● Assignment
Output only an exact transcription of the line containing "Available spac" and all lines that follow it in the data below.

Dataset entries:
--*--

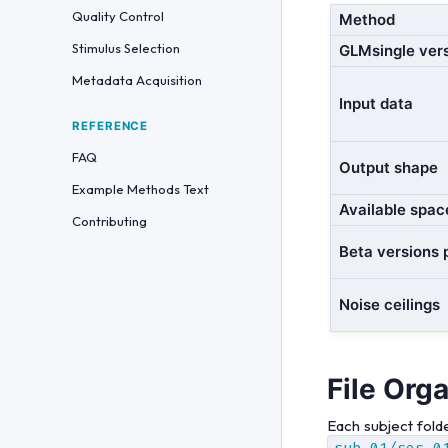
Quality Control
Method
Stimulus Selection
GLMsingle ver
Metadata Acquisition
Input data
REFERENCE
FAQ
Output shape
Example Methods Text
Available spac
Contributing
Beta versions 
Noise ceilings
File Org
Each subject fold
sub-01/ses-0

--*--

● Task result
Available spac
Contributing
Beta versions 
Noise ceilings
File Org
Each subject fold
sub-01/ses-0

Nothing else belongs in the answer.